The generation that grew up with Mr. Rogers and Sesame Street, was also thoroughly indoctrinated in public education and through the media to think all religions are the same. Tolerance, the deistic doctrine of our day, is not only a strategy for getting along but also a moral commitment. The implication for the emerging generation is enormous: it means that evangelism and evaluation of those from other faiths are strained if not impossible. Hence, what I think is the emerging question of our day:
Terrance Tiessen, who frequently joins the conversation on this blog, addresses this very issue — the universal truth of Christianity for every single person alive — in his book, Who Can Be Saved? Reassessing Salvation in Christ and World Religions. His two questions are How does God save people? and How do the religions fit into God’s purposes in the world?
What is your basic view? (Options listed below; and go ahead, say what you think and think along with us.) Which of the views do you think permissible or consistent with the gospel of Jesus Christ, or what is taught in the Bible? Do you see this question to be a raging, burning question? How serious of an issue is this today?
Because this issue is so fundamental to my students, and because I think it needs to be addressed with care and compassion and critical thinking, I will be devoting a post a week to this book until I finish or the conversation folds up. I’m persuaded that readers of this blog have proven that they can converse with civility, and so I want to dive in with the request once again that we treat one another the way we treat one another over coffee.
Tiessen begins like a philosopher, putting on the table all of the important terms. These are important because they will appear throughout our series — and I’ll add them to our new Bloglossary. He is a compatibilist and monergist: that is, he believes God is in control and always achieves his own intent. He is also a “critical realist”: he thinks we can know the truth, but we grasp truth with humility. He then sets out his 30 theses.
What are the options? Are they the classical three: inclusivism (all can find salvation in Christ, even those who have not heard), exclusivism (only those in Christ find salvation), and pluralism (all can find salvation, regardless of one’s faith)?

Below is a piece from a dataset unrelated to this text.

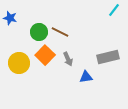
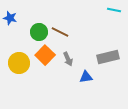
cyan line: rotated 64 degrees clockwise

Very helpfully, Tiessen contends that these three are under attack as a paradigm, so he proposes his own — and we will list them with a brief decription:
1. Ecclesiocentrism: only those who hear the gospel through the church’s witness can be saved.
2. Agnosticism: we don’t know whether the unevangelized can be saved or not.
3. Accessibilism: God does save some of the unevangelized, but he has not raised up the world’s religions as instruments for achieving this.
4. Religious instrumentalism: the various religions of the world are instruments of God’s saving work through Christ among the various peoples of the world.
5. Relativism: any of the religions have saving power in and of themselves, apart from Jesus Christ.